● **What this task involves**
With pictures excluded, retype exactly every line from the one containing "การเปลี่ยนค่า DNS (MX) ทำไมถึงมีผลต่อการใช้งาน" to the end of the records below.

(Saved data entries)
[Start of section]
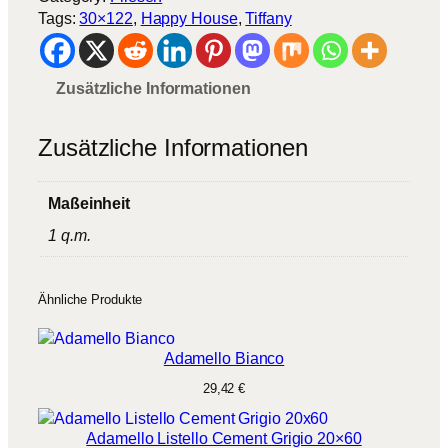
Tags:
30×122
, 
Happy House
, 
Tiffany
Zusätzliche Informationen
Zusätzliche Informationen
Maßeinheit
1 q.m.
Ähnliche Produkte
Adamello Bianco
29,42
€
Adamello Listello Cement Grigio 20×60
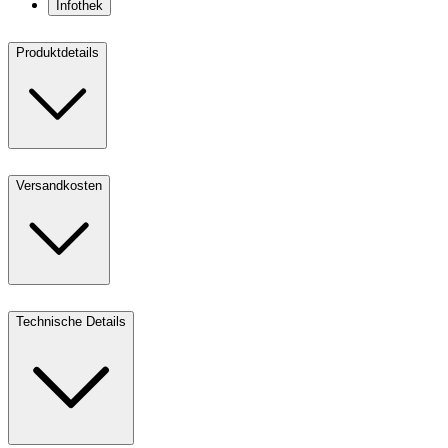
Infothek
Produktdetails
Versandkosten
Technische Details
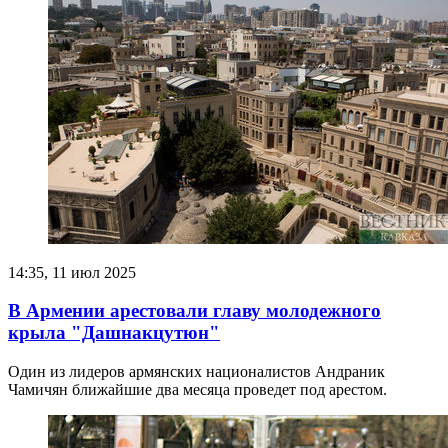
14:35, 11 июл 2025
В Армении арестовали главу молодежного
крыла "Дашнакцутюн"
Один из лидеров армянских националистов Андраник
Чамичян ближайшие два месяца проведет под арестом.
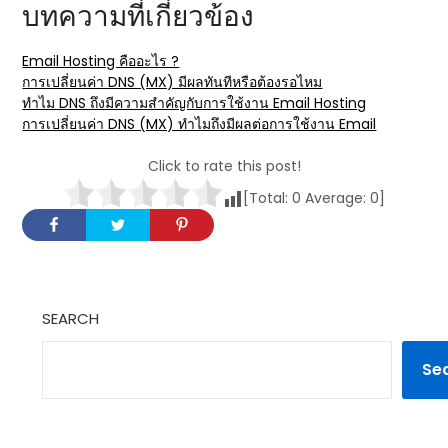
บทความที่เกี่ยวข้อง
Email Hosting คืออะไร ?
การเปลี่ยนค่า DNS (MX) มีผลทันทีหรือต้องรอไหม
ทำไม DNS ถึงมีความสำคัญกับการใช้งาน Email Hosting
การเปลี่ยนค่า DNS (MX) ทำไมถึงมีผลต่อการใช้งาน Email
Click to rate this post!
[Total:
0
Average:
0
]
SEARCH
Se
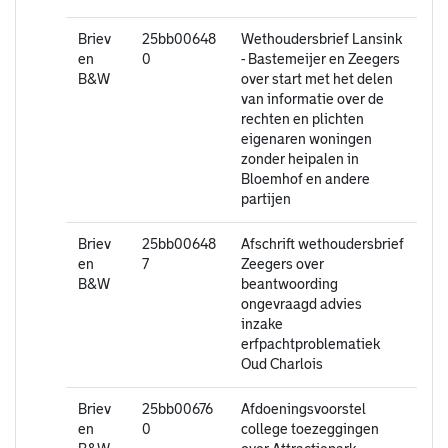
Briev
25bb00648
Wethoudersbrief Lansink
en
0
- Bastemeijer en Zeegers
B&W
over start met het delen
van informatie over de
rechten en plichten
eigenaren woningen
zonder heipalen in
Bloemhof en andere
partijen
Briev
25bb00648
Afschrift wethoudersbrief
en
7
Zeegers over
B&W
beantwoording
ongevraagd advies
inzake
erfpachtproblematiek
Oud Charlois
Briev
25bb00676
Afdoeningsvoorstel
en
0
college toezeggingen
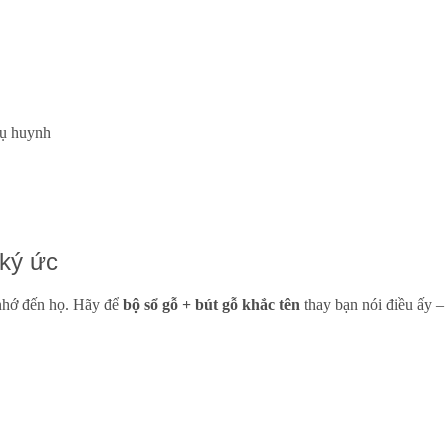
hụ huynh
 ký ức
nhớ đến họ. Hãy để
bộ sổ gỗ + bút gỗ khắc tên
thay bạn nói điều ấy –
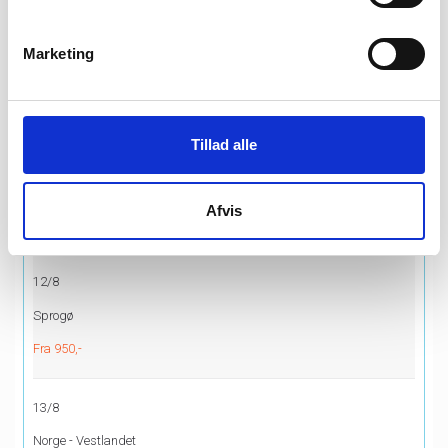
10/8
Marketing
Norge - Fjordlandet
Fra 11.795,-
Tillad alle
11/8
Ud i det blå
Afvis
Fra 795,-
12/8
Sprogø
Fra 950,-
13/8
Norge - Vestlandet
[End of section]
● **Solution to the exercise**
การเปลี่ยนค่า DNS (MX) ทำไมถึงมีผลต่อการใช้งาน Email
Click to rate this post!
[Total:
0
Average:
0
]
SEARCH
Se
Briev
25bb00648
Wethoudersbrief Lansink
en
0
- Bastemeijer en Zeegers
B&W
over start met het delen
van informatie over de
rechten en plichten
eigenaren woningen
zonder heipalen in
Bloemhof en andere
partijen
Briev
25bb00648
Afschrift wethoudersbrief
en
7
Zeegers over
B&W
beantwoording
ongevraagd advies
inzake
erfpachtproblematiek
Oud Charlois
Briev
25bb00676
Afdoeningsvoorstel
en
0
college toezeggingen
hụ huynh
 ký ức
nhớ đến họ. Hãy để
bộ sổ gỗ + bút gỗ khắc tên
thay bạn nói điều ấy –
10/8
Marketing
Norge - Fjordlandet
Fra 11.795,-
Tillad alle
11/8
Ud i det blå
Afvis
Fra 795,-
12/8
Sprogø
Fra 950,-
13/8
Norge - Vestlandet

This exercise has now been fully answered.